En entendant « camps d'internement » ce qui vient à l'esprit ce sont souvent les croix gammées, les trains, l'Allemagne, la Pologne… éventuellement Drancy mais personne ou presque ne pense que cela ait pu exister en France en dehors de la période de la seconde Guerre Mondiale et que si cela a existé c'est du fait du régime de Vichy. Et pourtant… La France n'a en fait pas attendu l'exemple nazi pour mettre en place ce type de système.
Thierry MARCHAND s'est intéressé aux camps d'internement en France de 1939 à 1940 et à la manière dont furent traités les indésirables qui furent internés.
D'abord il nous fait un rappel historique très intéressant et méconnu. En effet la déportation a été mise en oeuvre en France dès 1902 à l'encontre de certaines congrégations religieuses peu connues que l'on a expulsé après leur avoir confisqué tous leurs biens. -Tiens ça ne vous rappelle rien ?- Un texte légitimait ces actes puisqu'il existait un « délit de congrégation ».
En 1914, sur la base d'un loi de 1849 qui permettait « d'éloigner les repris de justice et les individus qui n'ont pas leur domicile dans les lieux soumis à l'état de siège » vont être « éloignés » tous les Austro-Allemands, les Alsaciens-Lorrains, français repris de justice, mendiants, sans domicile, prostituées étrangères… brefs tous ceux considérés comme gênants.

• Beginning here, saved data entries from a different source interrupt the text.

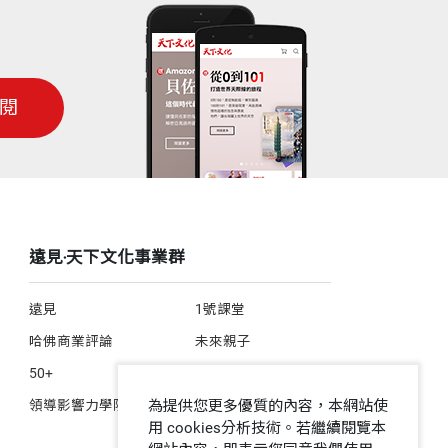
閱
遠見‧天下文化事業群
遠見
1號課堂
哈佛商業評論
未來親子
50+
人文空間
領導影響力學院
為提供您更多優質的內容，本網站使
用 cookies分析技術。若繼續閱覽本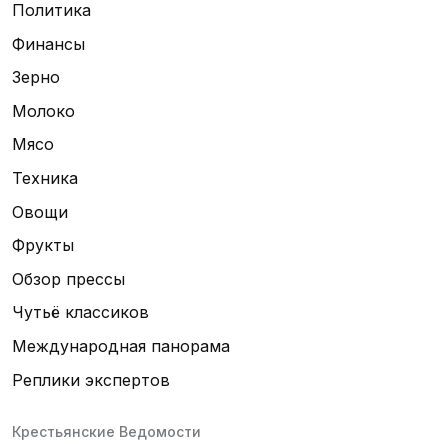
Политика
Финансы
Зерно
Молоко
Мясо
Техника
Овощи
Фрукты
Обзор прессы
Чутьё классиков
Международная панорама
Реплики экспертов
Крестьянские Ведомости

L'organisation est à chaque fois la même : un triage selon des critères déterminés et certaines catégories de personnes envoyées dans des lieux « spéciaux ». - Là non plus ça ne vous rappelle rien ?-
En 1939 quand le pacte Germano-Soviétique est signé et que les 2 pays se partagent la Pologne, la France le vit comme une véritable trahison. Tous les communistes sont associés aux Russes et deviennent des traîtres. le gouvernement français de l'époque n'hésite pas : arrestation en masse des communistes (pas seulement d'ailleurs) et déportation. 5 lieux sont créés à cet effet en région parisienne où seront internés les indésirables, essentiellement des communistes. Syndicalistes, élus communistes mais aussi ouvriers sympathisants. Pour la plupart il s'agit de gens qui travaillent dans les usines ou les ateliers. Quelques repris de justice seront ajoutés histoire de donner l'impression que ce qui sont traqués sont dangereux, mais ils sont en fait minoritaires. Certains seront même déportés en Algérie ou dans d'autres colonies Françaises, d'autres livrés aux Allemands et fusillés. Des gens arrêtés et internés parce qu'on leur reprochait leurs idées. Rien d'autre!
Il est étonnant de constater qu'à chaque fois le cadre juridique prévoyait tout afin que ces méthodes restent dans la légalité. L'État français avait donc tout prévu avant même le régime de Vichy. Pour ce qui est de la période 39/45 il ne restera plus à ce gouvernement qu'à appliquer aux juifs les méthodes éprouvées sur les communistes. Albert SARRAUT, ministre de l'intérieur en 39 parle d'ailleurs d'épuration : « La présence d'une lie de gens sans aveu, repris de justice, ou vagabonds spéciaux appellent une besogne d'épuration »… Une « besogne d'épuration » quels termes horribles pour parler d'êtres humains.
Il est un peu facile aujourd'hui d'accuser le régime nazi et le gouvernement de Vichy de tous les évènements embarrassants de l'histoire de France. Il y aurait peut être un tri à faire.
La deuxième partie du livre reste tout aussi intéressante. Elle aborde le problème de manière plus concrète en exposant la vie quotidienne de ces indésirables dans les camps, ce qui a dû demander à l'auteur un travail minutieux et colossal de recherches.
Les annexes ont également un intérêt. On y retrouve le cadre juridique évoqué au début du livre ainsi que des témoignages plus personnel et donc plus touchants de personnes déportés.
Un livre « made in Normandy » (c'est la quatrième de couverture qui le dit) passionnant d'un point de vue historique et humain mais qui a surtout le mérite de mettre en lumière une période méconnue de l'Histoire de France.
Merci beaucoup à Babelio pour cet envoi suite à une masse critique, ainsi qu'aux éditions Charles CORLET qui ont même pris la peine de joindre leur catalogue et un petit mot très sympathique.